* Your task *
Please report every line from the material that contains the word "کارشناسی".

* Extracted material *

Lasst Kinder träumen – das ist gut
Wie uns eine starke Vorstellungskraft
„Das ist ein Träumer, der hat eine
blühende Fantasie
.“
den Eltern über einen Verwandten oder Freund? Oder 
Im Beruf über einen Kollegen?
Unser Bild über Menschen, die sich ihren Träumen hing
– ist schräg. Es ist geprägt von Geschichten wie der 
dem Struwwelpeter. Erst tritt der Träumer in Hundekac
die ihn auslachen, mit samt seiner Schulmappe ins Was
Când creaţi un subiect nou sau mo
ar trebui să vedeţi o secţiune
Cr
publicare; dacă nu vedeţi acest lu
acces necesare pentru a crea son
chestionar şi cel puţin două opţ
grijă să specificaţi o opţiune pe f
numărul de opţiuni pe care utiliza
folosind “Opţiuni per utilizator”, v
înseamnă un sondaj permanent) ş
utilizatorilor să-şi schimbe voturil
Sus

...

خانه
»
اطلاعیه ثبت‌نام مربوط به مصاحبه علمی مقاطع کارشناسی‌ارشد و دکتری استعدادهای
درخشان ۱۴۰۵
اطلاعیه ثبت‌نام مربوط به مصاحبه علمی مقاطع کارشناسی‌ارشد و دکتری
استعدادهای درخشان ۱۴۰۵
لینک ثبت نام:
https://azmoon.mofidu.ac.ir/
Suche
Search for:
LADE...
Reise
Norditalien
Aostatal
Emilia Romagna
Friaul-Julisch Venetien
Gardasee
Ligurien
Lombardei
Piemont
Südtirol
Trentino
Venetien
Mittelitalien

* Exercise result *
اطلاعیه ثبت‌نام مربوط به مصاحبه علمی مقاطع کارشناسی‌ارشد و دکتری استعدادهای
اطلاعیه ثبت‌نام مربوط به مصاحبه علمی مقاطع کارشناسی‌ارشد و دکتری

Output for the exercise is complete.